Une expression consacrée avec l'IA est « l'humain dans la boucle » (human in the loop), une notion remise en question par un haut dirigeant technologique à qui j'ai parlé récemment, qui la juge « totalement à côté de la plaque ». Ce dont nous devrions réellement parler, c'est de « l'humain aux commandes » (human in the lead).

Bienvenue au retour de « l'humanocentrisme », une philosophie sociale vieille de plusieurs siècles, formalisée comme approche d'ingénierie par le mouvement ergonomique des années 1950.

« Comment gérez-vous ce que nous appelons l'humanocentrisme de l'IA ? » demande Ezzat. « Fondamentalement, le besoin d'intègrer l'IA avec les humains.

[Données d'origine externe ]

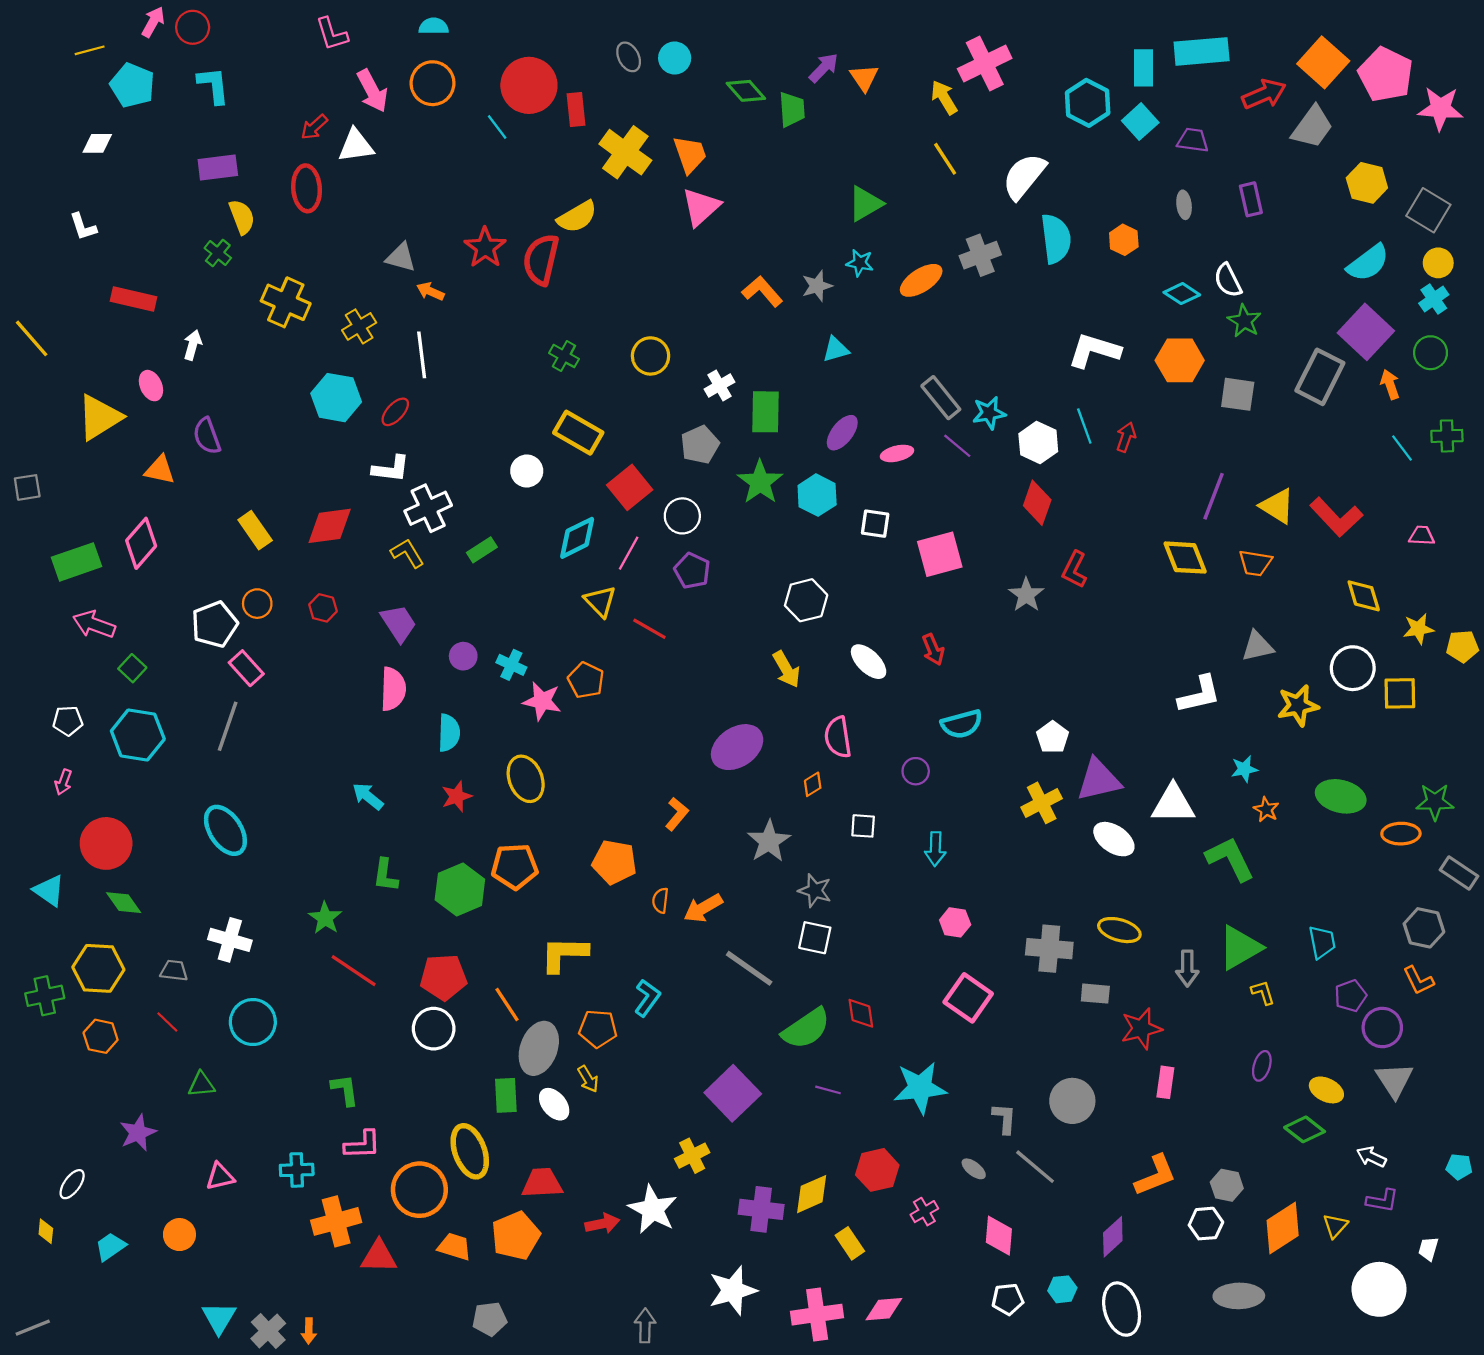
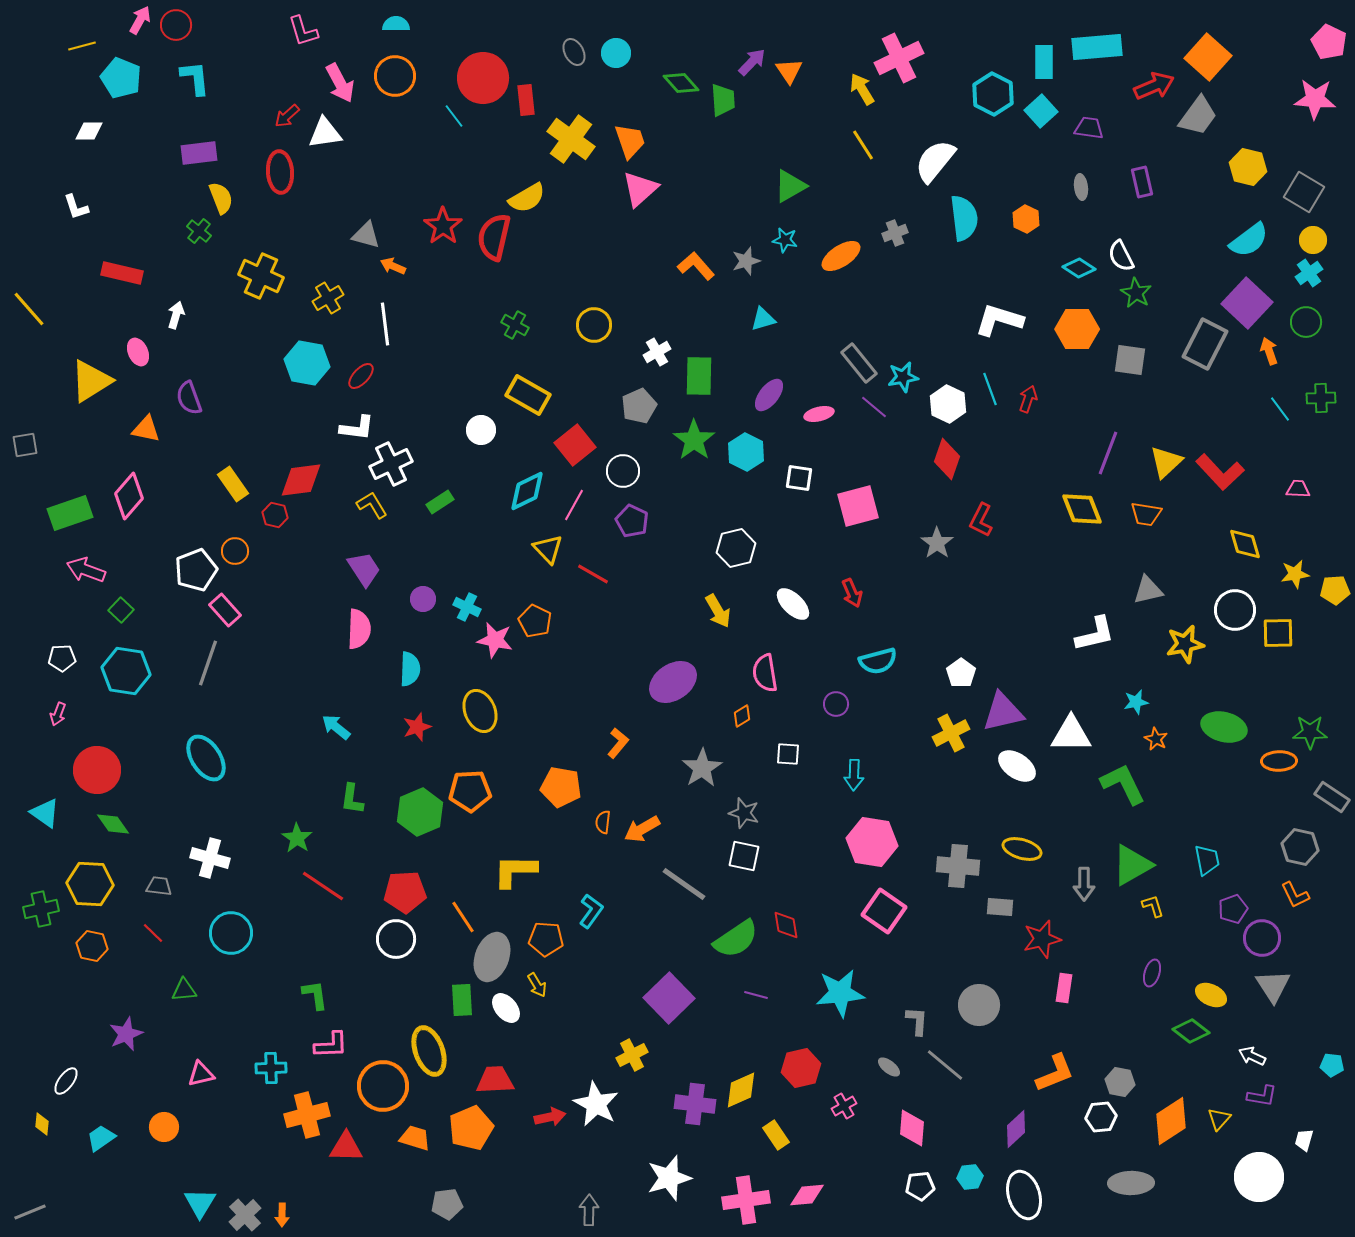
pink pentagon: (1386, 74) -> (1329, 42), moved, size x0.7
gray cross: (980, 255) -> (895, 233), size x0.7
yellow triangle: (1277, 506) -> (1166, 462), turned 45
red hexagon: (323, 608) -> (275, 515), moved
pink hexagon: (955, 922) -> (872, 842), size x1.8

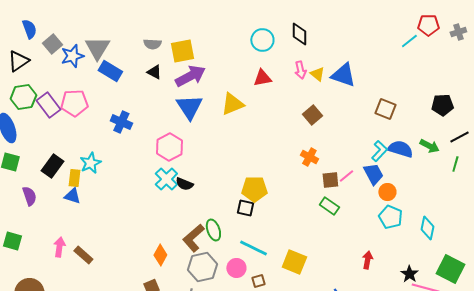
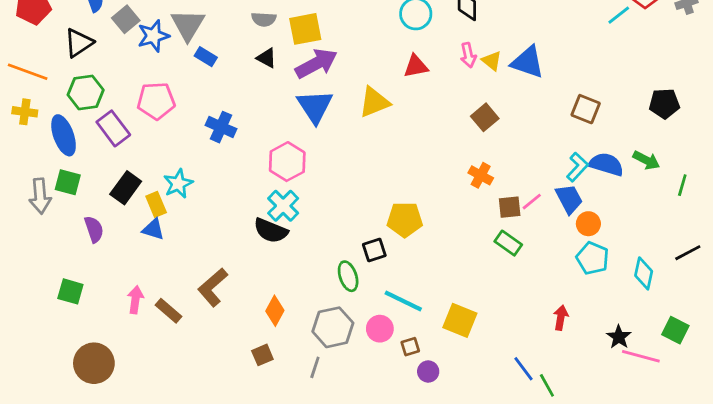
blue rectangle: (110, 71) -> (206, 57), size x0.7
purple rectangle: (48, 105) -> (113, 128), moved
black line: (459, 137) -> (688, 253), moved
yellow rectangle: (74, 178) -> (156, 204), turned -30
black semicircle: (184, 184) -> (271, 231), moved, size x1.4
black square: (245, 208) -> (374, 250), moved, turned -30
brown L-shape: (193, 238) -> (213, 287), moved
green square: (450, 269) -> (675, 330), size x0.7

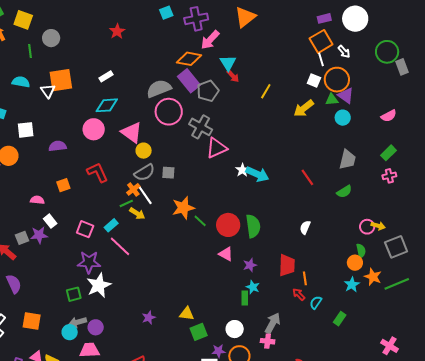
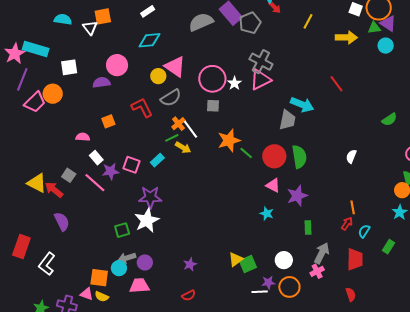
orange square: (61, 80) -> (103, 16), size x0.7
yellow arrow: (304, 108) -> (346, 37), turned -140
pink circle: (169, 112) -> (212, 79), moved
gray cross: (201, 127) -> (261, 62), moved
pink circle: (94, 129) -> (117, 65), moved
yellow circle: (144, 151) -> (158, 76), moved
gray trapezoid: (347, 160) -> (287, 120), moved
white star: (242, 170) -> (234, 83), moved
gray semicircle: (144, 173) -> (171, 98), moved
red line: (307, 177) -> (337, 84), moved
purple star: (39, 235) -> (111, 171), moved
gray square: (22, 238) -> (69, 175), turned -32
pink line: (120, 246) -> (95, 183), moved
purple star: (89, 262) -> (150, 197), moved
purple star: (250, 265) -> (297, 196), size x1.5
red trapezoid: (287, 265) -> (355, 259), moved
cyan star: (253, 287) -> (267, 214), moved
red arrow: (299, 294) -> (347, 224), turned 80
green rectangle: (245, 298) -> (308, 227), moved
yellow triangle: (187, 314) -> (236, 259), moved, turned -42
purple star: (149, 318) -> (190, 264), moved
orange square: (32, 321) -> (99, 278), moved
pink cross: (268, 341) -> (317, 271), turned -32

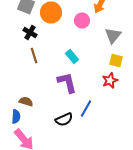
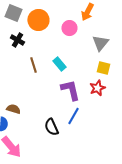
brown line: (34, 56) -> (33, 65), moved
purple L-shape: (67, 82) -> (70, 90), moved
black semicircle: (64, 120) -> (51, 127), turned 90

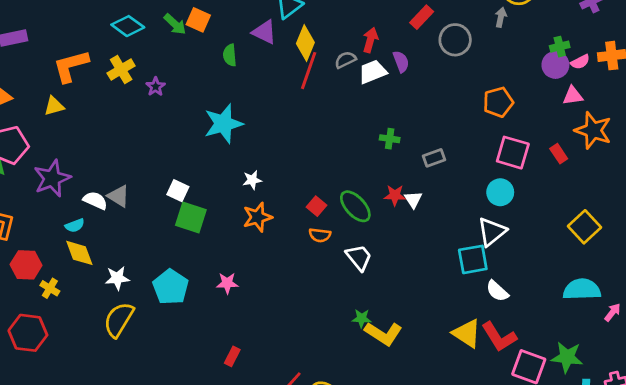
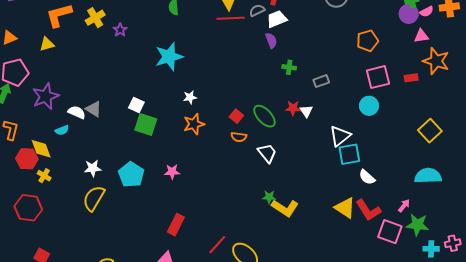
purple semicircle: (401, 62) -> (271, 40), moved
red line: (309, 71) -> (231, 18), turned 68
pink square: (513, 153) -> (378, 77), turned -30
red rectangle: (559, 154) -> (411, 78), turned -64
white triangle: (492, 232) -> (340, 136), moved
yellow diamond: (79, 253) -> (41, 149), moved
pink arrow: (613, 312) -> (404, 206), moved
red rectangle: (232, 356) -> (176, 225), size x1.5

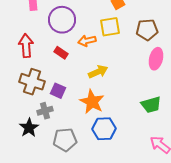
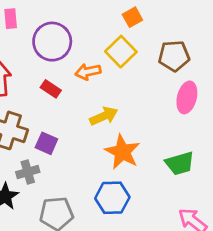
yellow square: (110, 27) -> (121, 52), turned -35
orange star: (92, 102) -> (122, 152), moved

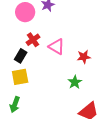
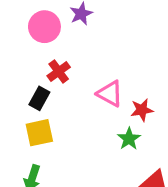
pink triangle: (57, 47) -> (110, 94), moved
red star: (84, 57) -> (142, 110), moved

Comment amener les humains à faire confiance à l'agent ? L'agent peut faire confiance à l'humain, mais l'humain ne fait pas vraiment confiance à l'agent. »

L'ergonomie consistait à fabriquer des chaises conçues pour les personnes, plutôt que des chaises conçues pour s'intégrer efficacement dans un bureau ou être faciles à empiler et à déplacer. Façonner l'IA pour qu'elle travaille avec les gens représente un défi similaire.

De mauvaises chaises entraînent des maux de dos. Une mauvaise IA aura probablement des conséquences bien plus lourdes.